Amid yesterday’s depressing news about bombs and rockets and body parts strewn on the ground, we find out that Amazon has created a Netflix-like Kindle subscription service to compete with Oyster and Scribd. The Passive Voice has a couple of posts about this, here and here.
For now, Kindle Unlimited appear to offer mostly indie books in the Kindle Select program, plus a sprinkling of mainstream books. There are none from the Big Five publishers, apparently, unless the author owns his or her own ebook rights. Presumably participation in Kindle Unlimited becomes yet another item to negotiate with these publishers.
My books aren’t there because the publisher I work with doesn’t like the premise of Kindle Select, which requires selling your ebook exclusively via Amazon. (BookBub, it turns out, gives preference in its decision-making process to books available from multiple sources.) Of course, if other ebook vendors collapse, things might change. And it’s also possible that Amazon could retool the Kindle Select program to make it more attractive to authors who currently aren’t signing up.

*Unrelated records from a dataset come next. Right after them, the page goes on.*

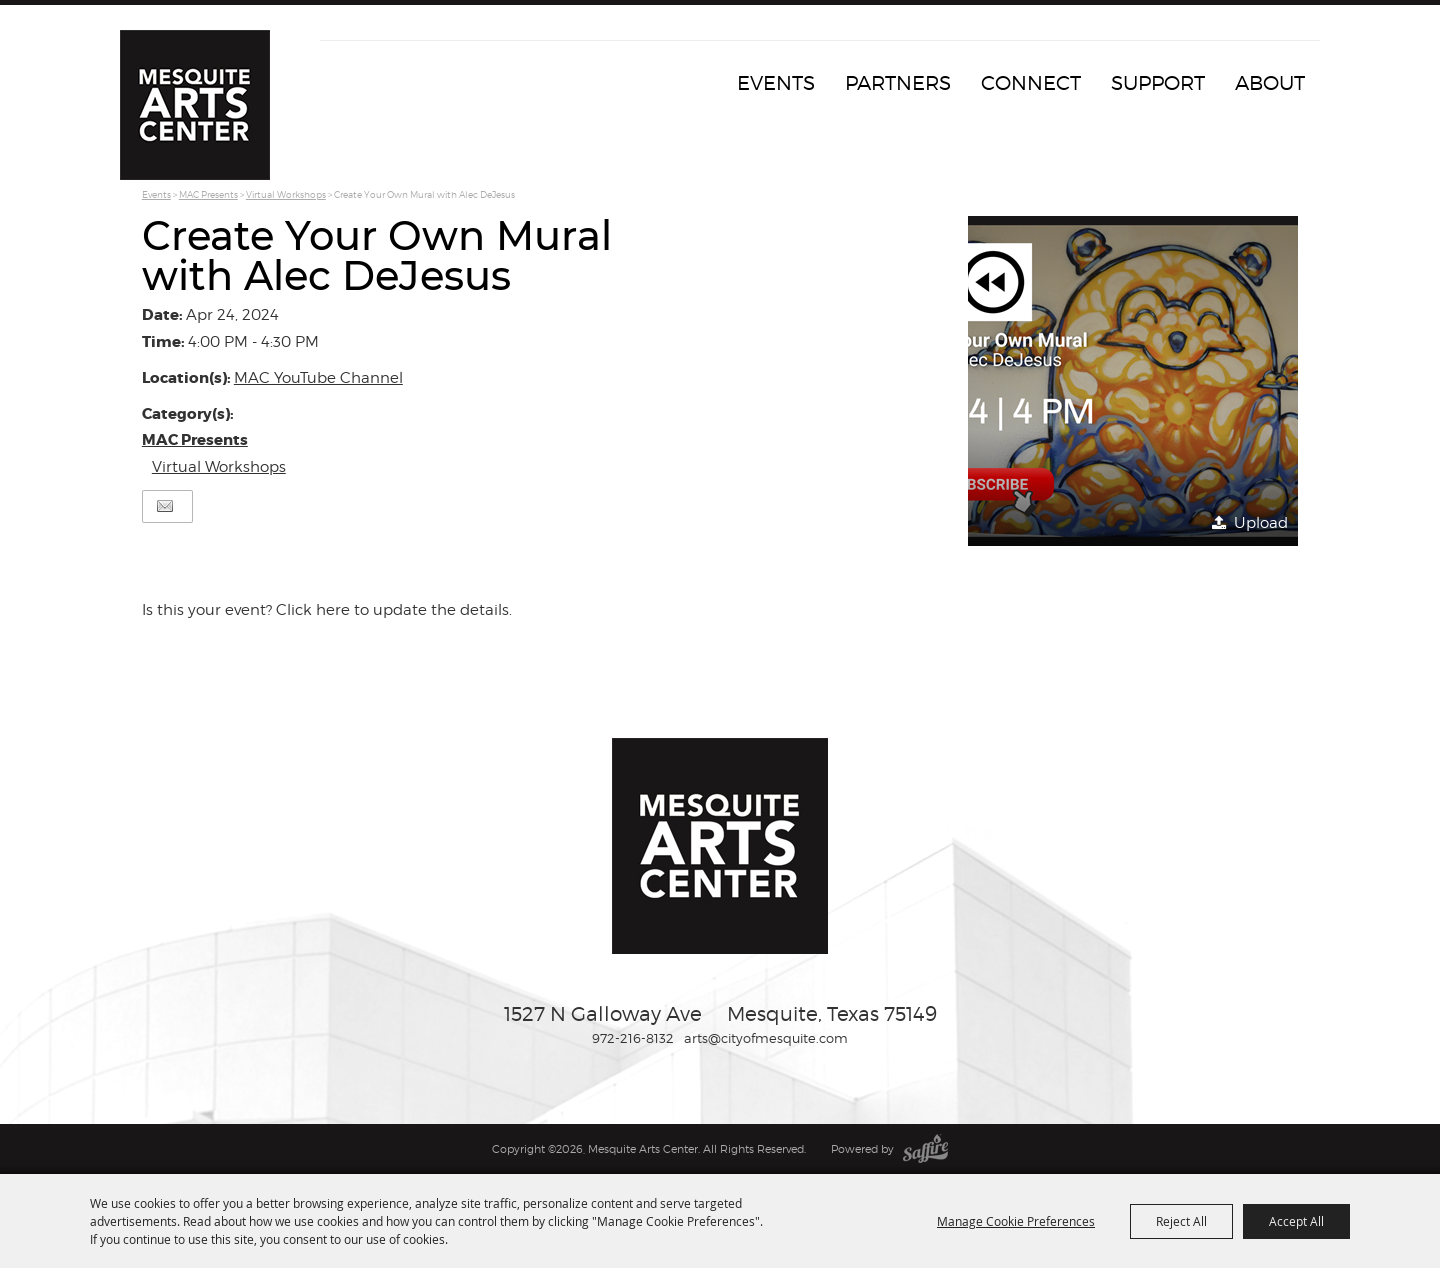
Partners (898, 83)
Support (1158, 83)
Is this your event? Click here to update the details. (327, 610)
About (1270, 83)
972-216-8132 (633, 1038)
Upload (1261, 523)
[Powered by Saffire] (925, 1149)
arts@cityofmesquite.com (766, 1038)
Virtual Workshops (286, 194)
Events (776, 83)
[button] (1133, 381)
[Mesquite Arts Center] (195, 105)
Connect (1031, 83)
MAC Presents (208, 194)
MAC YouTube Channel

Some articles I’ve read think that Kindle Unlimited is another step in reducing author’s incomes, the way Spotify and its ilk are causing problems for musicians. Beats me. It also seems likely that, unlike Spotify and Netflix, Kindle Unlimited serves a bit of a niche market: people don’t read as much as they listen to music or watch TV. Ten dollars a month isn’t much money, but I couldn’t justify spending it, given the amount of reading I have time to do. And unless the selection were virtually unlimited, I’d probably find the service too frustrating.